Pour Pierre Gagnon, lorsqu’il s’était bien convaincu qu’il fallait renoncer à égayer son compagnon de solitude, il se mettait à chanter son répertoire de complaintes. Mais son plus grand bonheur, son plus beau triomphe à ce brave serviteur était de parvenir à faire naître un sourire sur les lèvres de son jeune maître.
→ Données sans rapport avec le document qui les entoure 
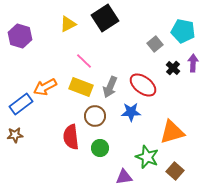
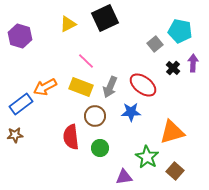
black square: rotated 8 degrees clockwise
cyan pentagon: moved 3 px left
pink line: moved 2 px right
green star: rotated 10 degrees clockwise
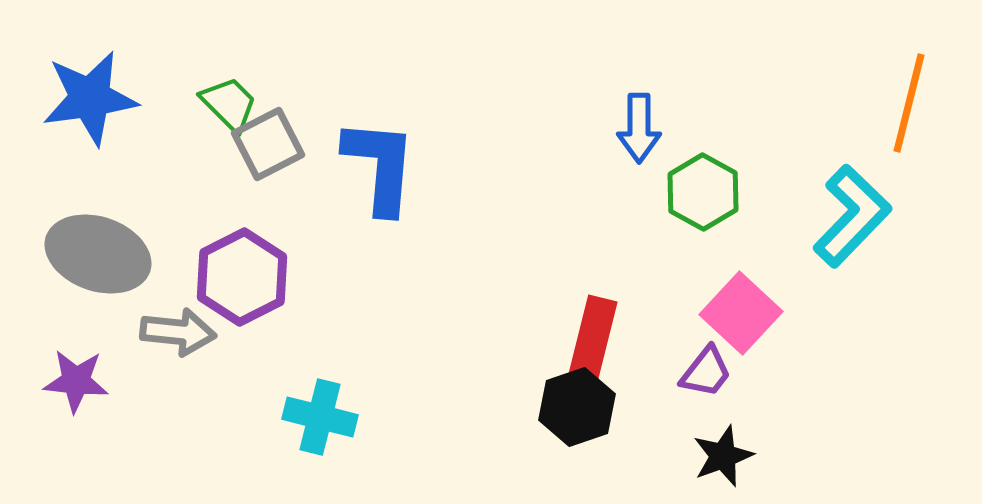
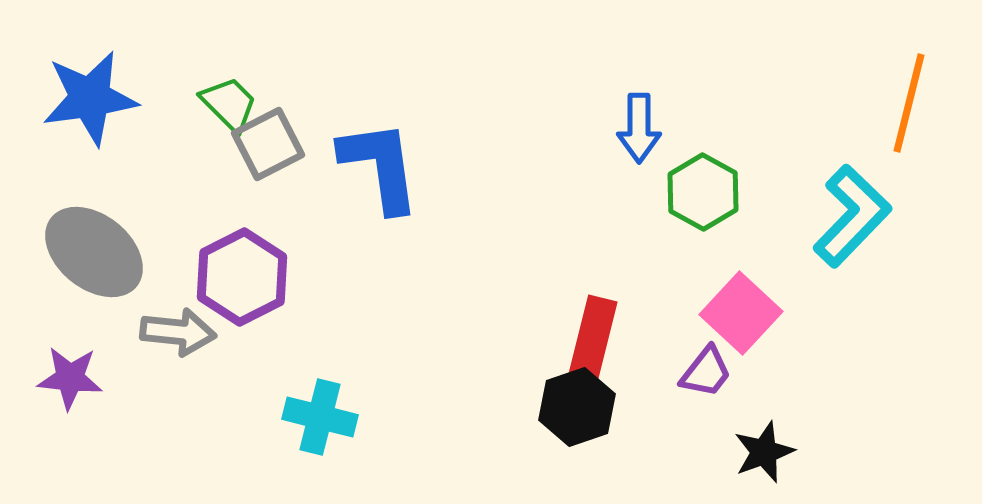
blue L-shape: rotated 13 degrees counterclockwise
gray ellipse: moved 4 px left, 2 px up; rotated 20 degrees clockwise
purple star: moved 6 px left, 3 px up
black star: moved 41 px right, 4 px up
Après tout, ces moments de mélancolie n’étaient que passagers. S’ils survenaient durant les autres jours de la semaine, Jean Rivard en faisait bientôt justice par un travail violent. D’ailleurs, on sait déjà que Jean Rivard n’était pas homme à se laisser abattre. Quoique doué d’une excessive sensibilité, ce qui dominait dans sa nature c’était le courage et la force de volonté. Jamais, au milieu même de ses plus sombres tristesses, la pensée ne lui vint de retourner chez sa mère. Il fut toujours fermement déterminé à poursuivre l’exécution de son dessein, dût-il en mourir à la peine.

Enfin, vers le milieu de Mars, le froid commença à diminuer d’une manière sensible, les rayons du soleil devinrent plus chauds, la neige baissait à vue d’œil et Jean Rivard put songer à mettre à exécution le projet formé par lui dès l’automne précédent et qui lui souriait depuis plusieurs mois, celui de faire du sucre d’érable.